Keyword checks run in microseconds and catch the obvious stuff — they're the cheap first line of defense. LLM-based checks understand intent, so they catch rephrased attacks ("please disregard the system prompt" has none of the usual trigger words but the intent is identical). In production you run keyword matching first as a fast rejection path and only pay for the LLM call when the message gets past it. That's the defense-in-depth pattern Step 6 composes.

What's Colang and why does NeMo Guardrails use it?

Colang is NVIDIA's declarative language for conversation flows inside NeMo Guardrails. You define user intents (define user express_greeting), bot actions (define bot greet), and flows that connect them (when user express_greeting → bot greet). The rails engine uses an embedding-based intent matcher under the hood, so "hi", "hey there", and "howdy" all route to the same intent without you enumerating every variant. It's the mechanism behind topical rails in Step 5.

What does the self_check_input rail actually do?

NeMo Guardrails ships a self check input output parser backed by a prompt template (defined in prompts.yml). When a user message arrives, the rails engine substitutes the message into {{ user_input }}, calls the LLM with the safety prompt, and checks whether the reply contains is_content_safe: true. If not, the message is blocked before it ever reaches the agent — you don't handle parsing or routing, just declare the rail in config.yml.

How is a topical rail different from a safety rail?

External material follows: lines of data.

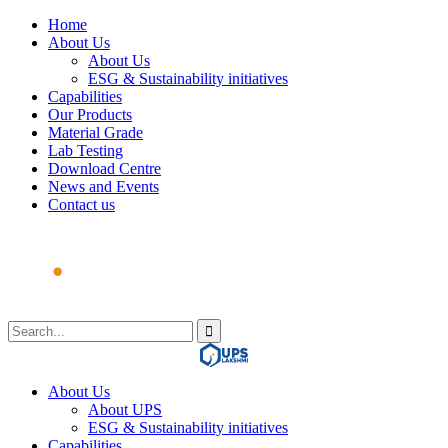
Home
About Us
About Us
ESG & Sustainability initiatives
Capabilities
Our Products
Material Grade
Lab Testing
Download Centre
News and Events
Contact us
About Us
About UPS
ESG & Sustainability initiatives
Capabilities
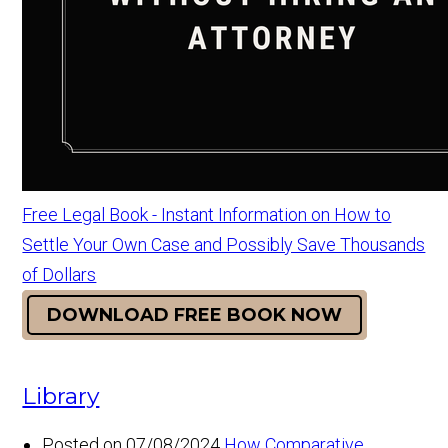
Free Legal Book - Instant Information on How to
Settle Your Own Case and Possibly Save Thousands
of Dollars
DOWNLOAD FREE BOOK NOW
Library
Posted on 07/08/2024
How Comparative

A safety rail blocks harmful content (jailbreaks, prompt injection, profanity). A topical rail blocks out-of-scope content that is perfectly safe but shouldn't be answered — an IT bot shouldn't discuss recipes, a finance bot shouldn't give medical advice. Topical rails use Colang intent matching (define user ask_about_cooking) to route off-topic requests to a polite refusal. Step 5 implements exactly this pattern for the Acme IT bot.

Do the guardrails sit inside the agent or outside it?

Outside, deliberately. The whole point is that an agent's LLM can be manipulated by the user — that's what prompt injection is — so the safety logic has to live in code or config the LLM can't rewrite. In Step 6's architecture the request flows user → input guardrails → agent → output guardrails → user. The agent never sees a blocked message, and a blocked response never reaches the user. This separation is what the NCP-AAI exam domain on Safety, Ethics, and Compliance is testing your mental model of.

What proves the guarded agent actually works at the end?

Step 6 runs a red-team test matrix of benign IT questions plus a range of adversarial inputs — direct jailbreak attempts, rephrased versions, off-topic cooking questions, and clean password-reset requests. The check script asserts that benign inputs return a real answer and that every adversarial class is blocked either by the keyword rail, the LLM rail, or the topical rail. A passing Step 6 means your whole pipeline — not just one layer — holds up against the matrix.